> _Exercise description_
Here are some entries; quote each one exactly.

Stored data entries

Start of Block

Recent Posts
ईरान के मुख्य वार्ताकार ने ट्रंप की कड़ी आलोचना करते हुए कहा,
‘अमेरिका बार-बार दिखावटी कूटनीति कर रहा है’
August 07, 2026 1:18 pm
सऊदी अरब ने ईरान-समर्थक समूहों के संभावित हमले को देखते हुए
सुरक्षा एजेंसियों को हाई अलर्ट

End of Block

> _Written response_
Recent Posts
ईरान के मुख्य वार्ताकार ने ट्रंप की कड़ी आलोचना करते हुए कहा,
‘अमेरिका बार-बार दिखावटी कूटनीति कर रहा है’
August 07, 2026 1:18 pm
सऊदी अरब ने ईरान-समर्थक समूहों के संभावित हमले को देखते हुए
सुरक्षा एजेंसियों को हाई अलर्ट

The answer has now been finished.